Mapping the functionality of the microbiome using metabolic phenotyping
by Elaine Holmes
The contribution of the gut microbiota to human health and disease is undisputed, yet the mechanisms by which the microbiome exerts its effects remain poorly understood. Co-evolution of host and microbiome has influenced the functionality of both the microbiome and host such that metabolic complementarity exists within the microbiota and that critical biosynthetic pathways are provided for the host that significantly extend host metabolic capacity. Of all the ‘omics’ technologies, metabonomics provides one of the most accessible windows on investigating the impact of the microbiome on human health since metabolic profiles of easily obtainable biofluids such as blood plasma and urine carry information relating both to genetic and environmental influences, including microbiome-diet and microbiome-xenobiotic interactions. High resolution spectroscopy together with multivariate mathematical modelling has been used to model the metabolic consequences of perturbing the microbiota and to profile the effects of nutritional interventions on both the metabolism and the microbiome. Basic studies in germ free and antibiotic-treated animals have shown stark changes in the urinary and faecal metabolomes, which are largely restored to ‘normal’ following recolonization. Recent research indicates that the microbial metabolites can be predictive of response to drug treatment and to diet. This presentation describes the use of metabolic profiling to evaluate the impact of the gut microbiome on human health and focuses on applications in early and later life.
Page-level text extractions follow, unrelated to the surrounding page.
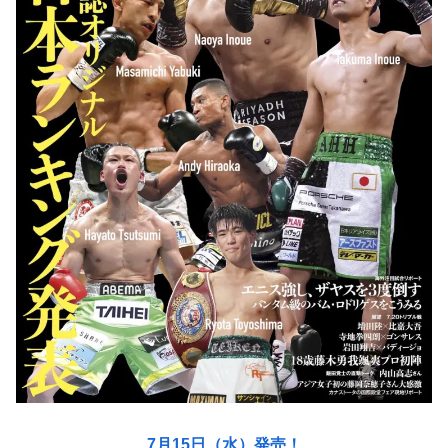
7月15日（水）発売！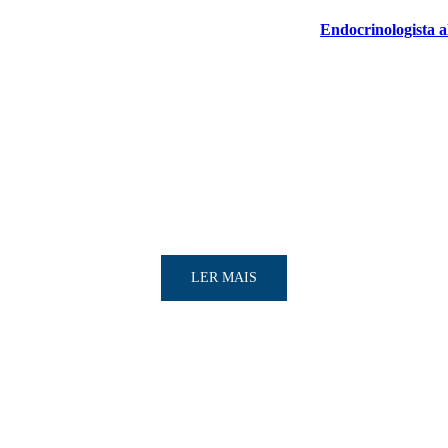
Endocrinologista a
LER MAIS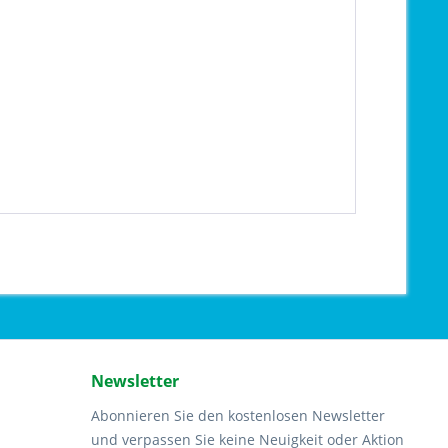
Newsletter
Abonnieren Sie den kostenlosen Newsletter
und verpassen Sie keine Neuigkeit oder Aktion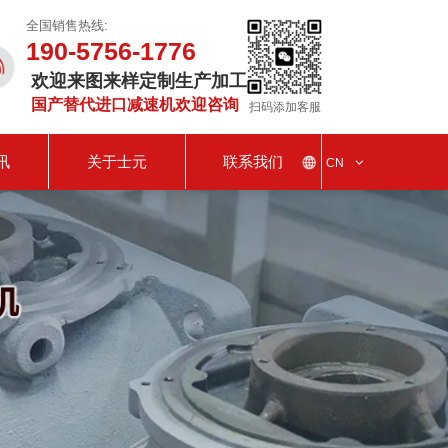
全国销售热线:
190-5756-1776
欢迎来图来样定制生产加工
国产替代进口减速机欢迎咨询
扫码添加客服
讯
关于士元
联系我们
CN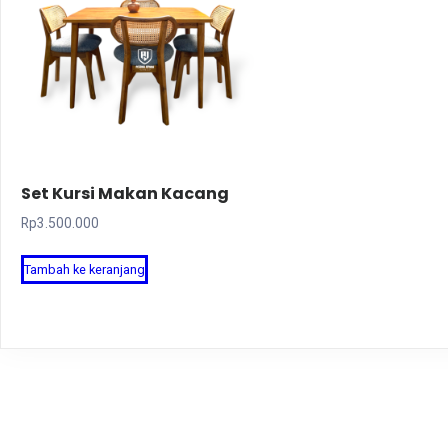
Set Kursi Makan Kacang
Rp
3.500.000
Tambah ke keranjang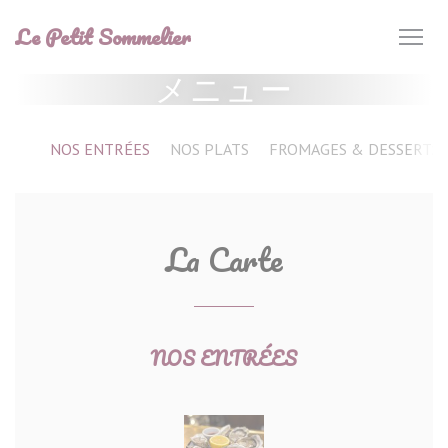
クッキー利用の管理について
Le Petit Sommelier
メニュー
NOS ENTRÉES
NOS PLATS
FROMAGES & DESSERTS
La Carte
NOS ENTRÉES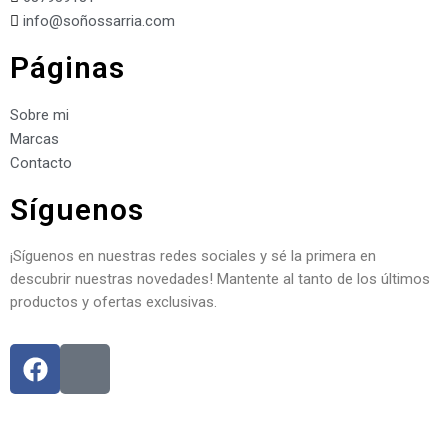
info@soñossarria.com
Páginas
Sobre mi
Marcas
Contacto
Síguenos
¡Síguenos en nuestras redes sociales y sé la primera en
descubrir nuestras novedades! Mantente al tanto de los últimos
productos y ofertas exclusivas.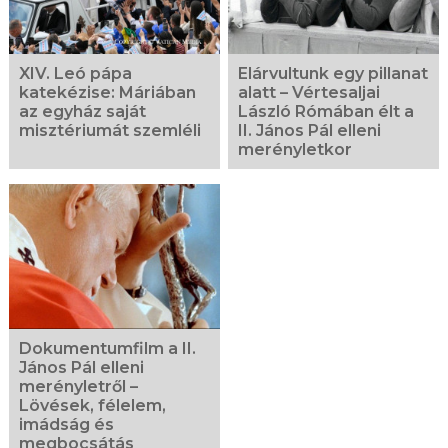
XIV. Leó pápa
Elárvultunk egy pillanat
katekézise: Máriában
alatt – Vértesaljai
az egyház saját
László Rómában élt a
misztériumát szemléli
II. János Pál elleni
merényletkor
Dokumentumfilm a II.
János Pál elleni
merényletről –
Lövések, félelem,
imádság és
megbocsátás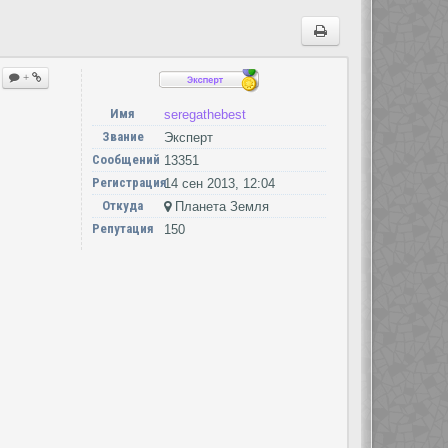
+
Имя
seregathebest
Звание
Эксперт
Сообщений
13351
Регистрация
14 сен 2013, 12:04
Откуда
Планета Земля
Репутация
150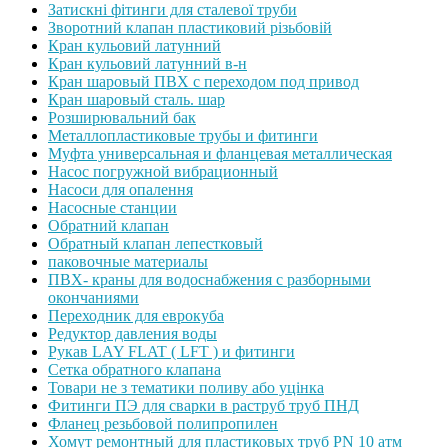
Затискні фітинги для сталевої труби
Зворотний клапан пластиковий різьбовій
Кран кульовий латунний
Кран кульовий латунний в-н
Кран шаровый ПВХ с переходом под привод
Кран шаровый сталь. шар
Розширювальний бак
Металлопластиковые трубы и фитинги
Муфта универсальная и фланцевая металлическая
Насос погружной вибрационный
Насоси для опалення
Насосные станции
Обратний клапан
Обратный клапан лепестковый
паковочные материалы
ПВХ- краны для водоснабжения с разборными
окончаниями
Переходник для еврокуба
Редуктор давления воды
Рукав LAY FLAT ( LFT ) и фитинги
Сетка обратного клапана
Товари не з тематики поливу або уцінка
Фитинги ПЭ для сварки в раструб труб ПНД
Фланец резьбовой полипропилен
Хомут ремонтный для пластиковых труб PN 10 атм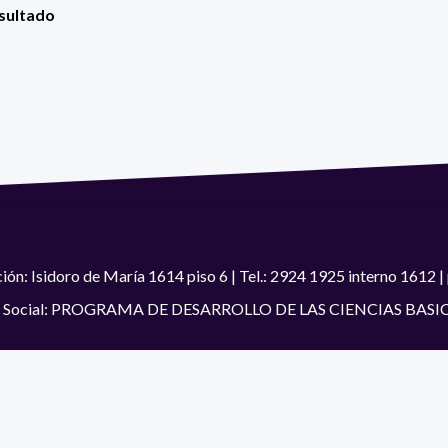
esultado
ión: Isidoro de María 1614 piso 6 | Tel.: 2924 1925 interno 1612
 Social: PROGRAMA DE DESARROLLO DE LAS CIENCIAS BASI
#SomosPEDECIBA
Programa de Desarrollo de las Ciencias Básic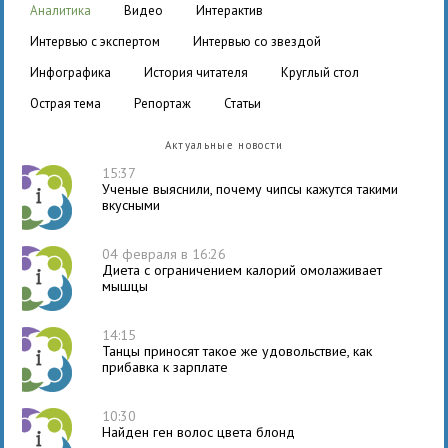
аналитика
видео
интерактив
интервью с экспертом
интервью со звездой
инфографика
история читателя
круглый стол
острая тема
репортаж
статьи
Актуальные новости
15:37
Ученые выяснили, почему чипсы кажутся такими
вкусными
04 февраля в 16:26
Диета с ограничением калорий омолаживает
мышцы
14:15
Танцы приносят такое же удовольствие, как
прибавка к зарплате
10:30
Найден ген волос цвета блонд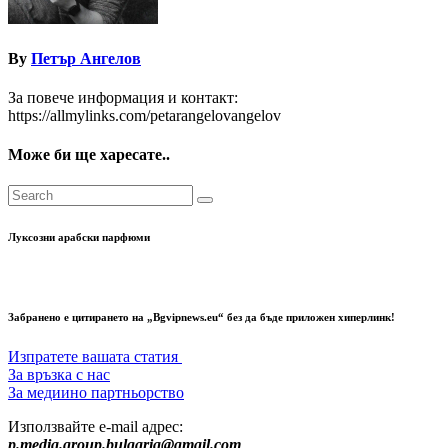
By
Петър Ангелов
За повече информация и контакт:
https://allmylinks.com/petarangelovangelov
Може би ще харесате..
Луксозни арабски парфюми
Забранено е цитирането на „Bgvipnews.eu“ без да бъде приложен хиперлинк!
Изпратете вашата статия
За връзка с нас
За медиино партньорство
Използвайте e-mail адрес:
p.media.group.bulgaria@gmail.com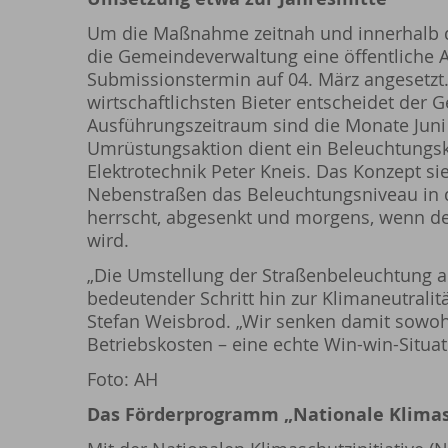
Um die Maßnahme zeitnah und innerhalb d
die Gemeindeverwaltung eine öffentliche 
Submissionstermin auf 04. März angesetzt
wirtschaftlichsten Bieter entscheidet der G
Ausführungszeitraum sind die Monate Juni u
Umrüstungsaktion dient ein Beleuchtungsk
Elektrotechnik Peter Kneis. Das Konzept si
Nebenstraßen das Beleuchtungsniveau in 
herrscht, abgesenkt und morgens, wenn de
wird.
„Die Umstellung der Straßenbeleuchtung a
bedeutender Schritt hin zur Klimaneutrali
Stefan Weisbrod. „Wir senken damit sowoh
Betriebskosten – eine echte Win-win-Situati
Foto: AH
Das Förderprogramm „Nationale Klimas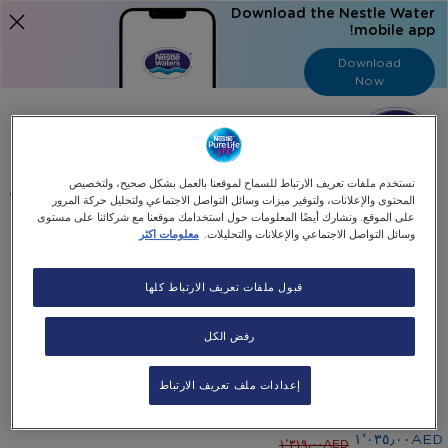
Download the Nestle Water
mobile app!
Download
Now
Language
عربي
البحث
نستخدم ملفات تعريف الارتباط للسماح لموقعنا بالعمل بشكل صحيح، ولتخصيص
المحتوى والإعلانات، ولتوفير ميزات وسائل التواصل الاجتماعي ولتحليل حركة المرور
على الموقع. ونشارك أيضًا المعلومات حول استخدامك موقعنا مع شركائنا على مستوى
وسائل التواصل الاجتماعي والإعلانات والتحليلات.
معلومات اكثر
الرئيسية
العروض
اللون الرمادي – موزع مياه فيليبس بتحميل سفلي مع تعقيم بالأشعة
قبول ملفات تعريف الارتباط كلها
فوق البنفسجية + 20 زجاجة
Skip
رفض الكل
Skip
to
22% Off
the
to
إعدادات ملف تعريف الارتباط
اللون الرمادي – موزع مياه فيليبس بتحميل سفلي مع تعقيم
end
the
بالأشعة فوق البنفسجية + 20 زجاجة
beginning
of
the
of
١٬٠٣٥٫٠٠AED
١٬٣١٩٫٠٠AED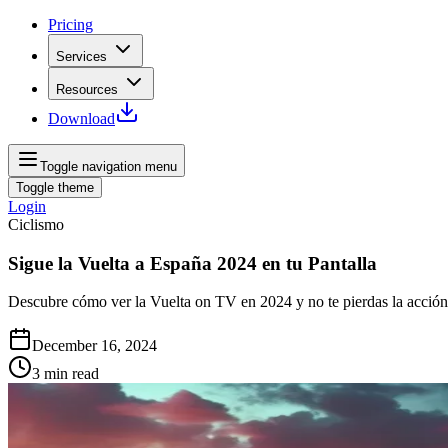
Pricing
Services
Resources
Download
Toggle navigation menu
Toggle theme
Login
Ciclismo
Sigue la Vuelta a España 2024 en tu Pantalla
Descubre cómo ver la Vuelta on TV en 2024 y no te pierdas la acción 
December 16, 2024
3
min read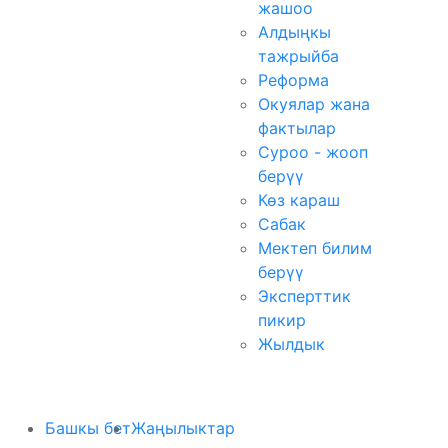
жашоо
Алдыңкы
тажрыйба
Реформа
Окуялар жана
фактылар
Суроо - жооп
берүү
Көз караш
Сабак
Мектеп билим
берүү
Эксперттик
пикир
Жылдык
Башкы бет
Жаңылыктар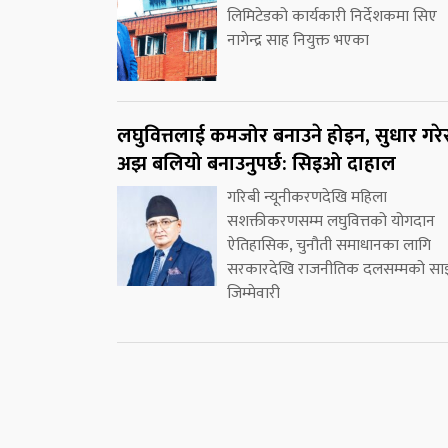
लिमिटेडको कार्यकारी निर्देशकमा सिए
नागेन्द्र साह नियुक्त भएका
लघुवित्तलाई कमजोर बनाउने होइन, सुधार गरे
अझ बलियो बनाउनुपर्छ: सिइओ दाहाल
गरिबी न्यूनीकरणदेखि महिला
सशक्तीकरणसम्म लघुवित्तको योगदान
ऐतिहासिक, चुनौती समाधानका लागि
सरकारदेखि राजनीतिक दलसम्मको सा
जिम्मेवारी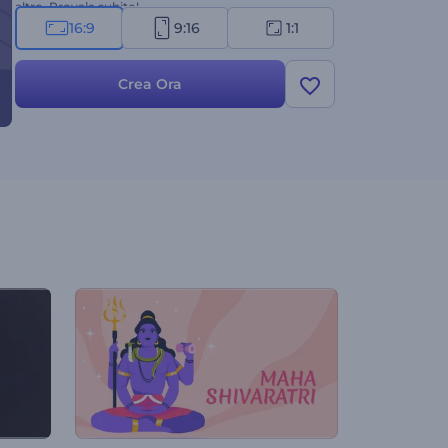
altro. Provala subito!
16:9
9:16
1:1
Crea Ora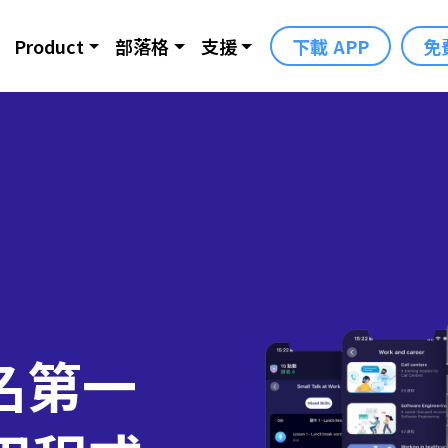
Product
部落格
支援
下載 APP
免
名第一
Holmes is an ARC Laureate Fellow at Murdoch University, where she runs the Centre for Computational and Systems Medicine in the Health Futures Institute. She obtained her PhD from the University of London in renal toxicology in 1992 and became a lecturer at Imperial College London in 1998 where she became Head of the Division of Computational Systems Medicine. She was awarded the RSC Interdisciplinary Prize for work at interface of medicine and chemistry in 2015 and was elected as a Fellow of the Academy of Medical Sciences in 2018. She has >500 publications with an H index of 134 with >76000 citations (google scholar).
Holmes is one of the pioneers in the development and implementation of metabolic phenotyping in translational clinical paradigms. The analytical framework conceptualised for metabolic phenotyping and biomarker discovery has been applied across several disease areas. She also co-developed the Metabolome-Wide Association Study concept and has shown that the microbial component of the metabolic profile is associated with a wide range of conditions including obesity, inflammatory bowel disease, allergies and certain cancers. She has an interest in metabolic mapping of mammalian responses to infectious diseases and has focussed recently on mapping the response to SARS-CoV-2 infection including exploration of the systems effect of long-covid.
Her work is internationally recognised as demonstrated by her membership of advisory bodies, editorial boards and research panels, extensive keynote and plenary lectures and visiting/adjunct professorial positions.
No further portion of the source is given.